Binance is a cryptocurrency exchange that offers a trading platform for a variety of digital currencies. It was established in 2017 and has its headquarters in the Cayman Islands. In terms of daily trading volume, Binance is presently the largest exchange in the world. Changpeng Zhao, a developer who had previously designed high-frequency trading software, launched Binance. Binance was founded in China, but due to the country’s increasing regulation of cryptocurrencies, it relocated its headquarters to the United States. Most blockchains are designed as a decentralized database that functions as a distributed digital ledger. These blockchain ledgers record and store data in blocks, which are organized in a chronological sequence and are linked through cryptographic proofs. The creation of blockchain technology brought up many advantages in a variety of industries, providing increased security in trustless environments. However, its decentralized nature also brings some disadvantages. For instance, when compared to traditional centralized databases, blockchains present limited efficiency and require increased storage capacity.
Advantages of BlockAura
Since blockchain data is often stored in thousands of devices on a distributed network of nodes, the system and the data are highly resistant to technical failures and malicious attacks. Each network node can replicate and store a copy of the database and, because of this, there is no single point of failure a single node going offline does not affect the availability or security of the network. In contrast, many conventional databases rely on a single or few servers and are more vulnerable to technical failure and cyber-attack.
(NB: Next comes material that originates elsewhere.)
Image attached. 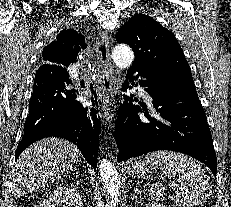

Stability- Confirmed blocks are very unlikely to be reversed, meaning that once data has been registered into the blockchain, it is extremely difficult to remove or change it. This makes blockchain a great technology for storing financial records or any other data where an audit trail is required because every change is tracked and permanently recorded on a distributed and public ledger. For example, a business could use blockchain technology to prevent fraudulent behavior from its employees. In this scenario, the blockchain could provide a secure and stable record of all financial transactions that take place within the company. This would make it much harder for an employee to hide suspicious transactions.
Trustless system- In most traditional payment systems, transactions are not only dependent on the two parties involved, but also on an intermediary – such as a bank, credit card company, or payment provider. When using blockchain technology, this is no longer necessary because the distributed network of nodes verify the transactions through a process known as mining. For this reason, Blockchain is often referred to as a ‘trustless’ system. Therefore, a blockchain system negates the risk of trusting a single organization and also reduces the overall costs and transaction fees by cutting out intermediaries and third parties.